=== WORK TO COMPLETE ===
Of all the lines in the entries below, give again exactly those starting at the line containing "ve všech oblastech, které se" and ending at the line containing "avec ses parents.", both ends included, and no others.

Records contained in a dataset
----
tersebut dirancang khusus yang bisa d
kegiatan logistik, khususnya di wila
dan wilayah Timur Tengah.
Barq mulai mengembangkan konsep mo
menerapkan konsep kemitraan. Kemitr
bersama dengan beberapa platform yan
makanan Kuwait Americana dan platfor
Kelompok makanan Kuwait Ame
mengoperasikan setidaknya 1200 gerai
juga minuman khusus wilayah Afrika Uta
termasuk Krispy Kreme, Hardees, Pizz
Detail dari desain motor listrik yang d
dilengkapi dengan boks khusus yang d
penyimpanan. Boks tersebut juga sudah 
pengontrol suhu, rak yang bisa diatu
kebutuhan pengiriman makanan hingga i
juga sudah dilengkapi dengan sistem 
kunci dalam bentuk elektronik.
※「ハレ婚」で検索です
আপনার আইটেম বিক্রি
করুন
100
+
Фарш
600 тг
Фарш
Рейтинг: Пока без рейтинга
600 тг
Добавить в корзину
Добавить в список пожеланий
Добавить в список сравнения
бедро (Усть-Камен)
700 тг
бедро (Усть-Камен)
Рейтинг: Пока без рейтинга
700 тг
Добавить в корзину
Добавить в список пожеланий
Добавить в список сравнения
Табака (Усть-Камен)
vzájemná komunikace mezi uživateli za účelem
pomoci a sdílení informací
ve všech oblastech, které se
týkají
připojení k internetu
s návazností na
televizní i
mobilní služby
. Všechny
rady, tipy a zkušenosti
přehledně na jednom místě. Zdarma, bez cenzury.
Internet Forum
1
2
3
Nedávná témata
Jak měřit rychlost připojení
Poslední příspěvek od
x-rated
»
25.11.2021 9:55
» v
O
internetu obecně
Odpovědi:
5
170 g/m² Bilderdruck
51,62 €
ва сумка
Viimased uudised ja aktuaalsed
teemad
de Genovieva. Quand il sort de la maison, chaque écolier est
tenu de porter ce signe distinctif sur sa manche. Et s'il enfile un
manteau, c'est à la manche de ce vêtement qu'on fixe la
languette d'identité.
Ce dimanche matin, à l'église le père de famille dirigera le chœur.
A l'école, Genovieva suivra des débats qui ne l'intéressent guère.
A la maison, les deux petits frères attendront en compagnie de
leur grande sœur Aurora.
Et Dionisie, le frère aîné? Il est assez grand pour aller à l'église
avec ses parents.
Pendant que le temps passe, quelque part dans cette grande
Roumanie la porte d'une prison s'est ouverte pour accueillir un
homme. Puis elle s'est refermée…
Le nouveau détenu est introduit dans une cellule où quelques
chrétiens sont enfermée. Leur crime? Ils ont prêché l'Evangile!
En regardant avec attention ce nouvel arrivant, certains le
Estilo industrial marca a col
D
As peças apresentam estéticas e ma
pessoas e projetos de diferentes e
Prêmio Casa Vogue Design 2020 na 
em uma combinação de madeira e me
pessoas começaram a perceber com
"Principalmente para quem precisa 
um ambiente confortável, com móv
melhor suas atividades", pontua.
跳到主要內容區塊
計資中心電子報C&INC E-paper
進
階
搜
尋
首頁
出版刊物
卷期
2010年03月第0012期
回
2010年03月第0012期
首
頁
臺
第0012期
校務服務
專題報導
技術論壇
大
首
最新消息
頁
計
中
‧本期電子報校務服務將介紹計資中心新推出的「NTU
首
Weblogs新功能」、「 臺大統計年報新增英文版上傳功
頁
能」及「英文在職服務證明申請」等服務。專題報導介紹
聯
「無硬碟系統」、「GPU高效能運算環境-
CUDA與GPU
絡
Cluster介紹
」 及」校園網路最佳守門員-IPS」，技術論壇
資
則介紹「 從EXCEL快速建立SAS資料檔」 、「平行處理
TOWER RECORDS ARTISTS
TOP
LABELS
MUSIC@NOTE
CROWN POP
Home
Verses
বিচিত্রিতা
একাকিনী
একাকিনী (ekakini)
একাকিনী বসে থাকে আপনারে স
----
=== EXPECTED ANSWER ===
ve všech oblastech, které se
týkají
připojení k internetu
s návazností na
televizní i
mobilní služby
. Všechny
rady, tipy a zkušenosti
přehledně na jednom místě. Zdarma, bez cenzury.
Internet Forum
1
2
3
Nedávná témata
Jak měřit rychlost připojení
Poslední příspěvek od
x-rated
»
25.11.2021 9:55
» v
O
internetu obecně
Odpovědi:
5
170 g/m² Bilderdruck
51,62 €
ва сумка
Viimased uudised ja aktuaalsed
teemad
de Genovieva. Quand il sort de la maison, chaque écolier est
tenu de porter ce signe distinctif sur sa manche. Et s'il enfile un
manteau, c'est à la manche de ce vêtement qu'on fixe la
languette d'identité.
Ce dimanche matin, à l'église le père de famille dirigera le chœur.
A l'école, Genovieva suivra des débats qui ne l'intéressent guère.
A la maison, les deux petits frères attendront en compagnie de
leur grande sœur Aurora.
Et Dionisie, le frère aîné? Il est assez grand pour aller à l'église
avec ses parents.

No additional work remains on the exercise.